By Phil Moss, Tax Partner
In an earlier blog piece, we mentioned the consultation on capital gains for non-UK residents which was announced by the Chancellor in his 2013 Autumn Statement. It’s now clear from the consultation document and feedback that the Government intends to introduce a capital gains tax on residential property gains only for non-UK resident owners. Unlike many other taxing jurisdictions, until recently the UK only imposed tax on capital gains made by UK residents or those trading in the UK. New charges were introduced for high value residential property held by both UK and non-UK companies from April 2013 and these included, for the first time, a capital gains tax charge in relation to affected properties at 28%.
Feedback on the Government’s consultative process was published at the end of July 2014 and shows that there are still some key unresolved issues surrounding the mechanics of payment of the tax by vendors who have no other link with HMRC in the UK. Lawyers in particular have been nervous at the prospect of having to withhold tax from non-resident vendors and a system of payments in advance has been proposed.
Another contentious issue concerns the position of taxpayers with more than one home.
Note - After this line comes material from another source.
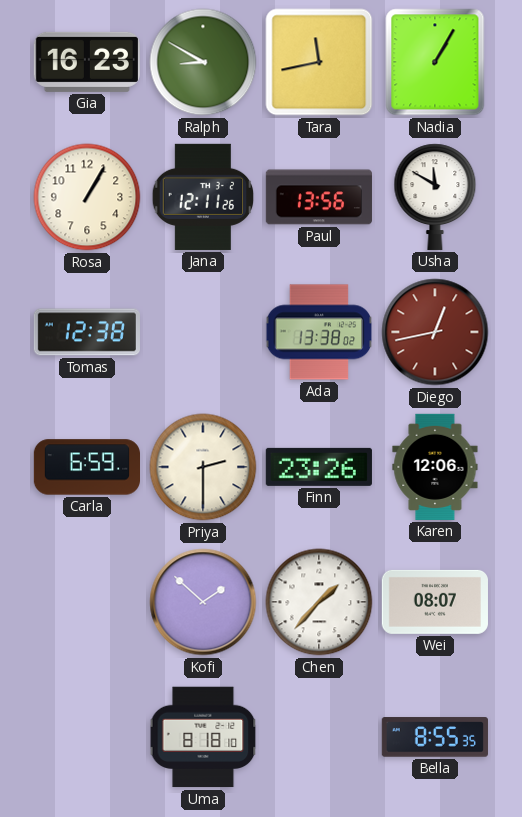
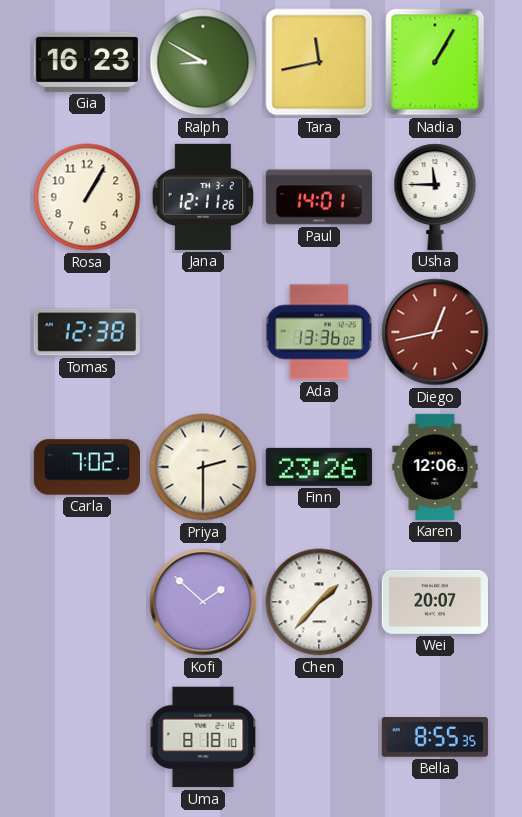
Paul: 13:56 -> 14:01
Usha: 11:50 -> 11:45
Ada: 13:38 -> 13:36
Carla: 6:59 -> 7:02
Wei: 08:07 -> 20:07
As is widely known, UK residents do not pay tax on their main residence and those with more than one property may lodge an election to claim that the relief will apply to one property in preference to another. Many non-UK residents holding UK residential property will have other residences abroad and so will live in their UK property on a part-time basis and, under the current rules, would be able to elect the UK property as their main residence.
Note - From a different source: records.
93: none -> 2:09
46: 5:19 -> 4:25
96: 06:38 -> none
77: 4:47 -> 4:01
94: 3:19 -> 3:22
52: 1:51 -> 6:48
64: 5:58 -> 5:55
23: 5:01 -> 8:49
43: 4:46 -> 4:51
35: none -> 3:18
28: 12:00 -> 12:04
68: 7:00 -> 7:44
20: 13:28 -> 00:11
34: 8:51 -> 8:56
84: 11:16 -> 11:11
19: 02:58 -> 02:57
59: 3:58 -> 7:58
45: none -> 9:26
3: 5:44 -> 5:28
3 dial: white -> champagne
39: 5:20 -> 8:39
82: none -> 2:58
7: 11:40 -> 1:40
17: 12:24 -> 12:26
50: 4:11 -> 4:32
The consultative document suggested that to offer the ability to elect the UK property for main residence relief in the same way as has historically been available to UK residents would defeat the object of the new capital gains tax: everyone would simply elect their UK property no matter how infrequently they occupied it. One suggestion was to abolish the main residence election completely, including for UK residents. However, the consultation feedback strongly favoured retention of the main residence election, possibly subject to qualifying criteria such as a minimum level of usage.
There remains an unanswered question concerning the interaction of the new non-residents’ CGT charge and the CGT introduced from April 2013 for high value property in companies (mentioned above). The government accepts that a company vendor should not be liable to both types of CGT but leaving both regimes in operation is likely to create heavy administrative burdens as taxpayers have to work out which regime applies to them. One possibility is that the new non-residents’ charge will supersede the 2013 regime in relation to gains.
Clearly there are lots of issues still to iron out before this new charge is in place. We expect draft legislation with the Autumn Statement but will be monitoring the situation in the period leading up to April 2015 when the new regime is expected to start.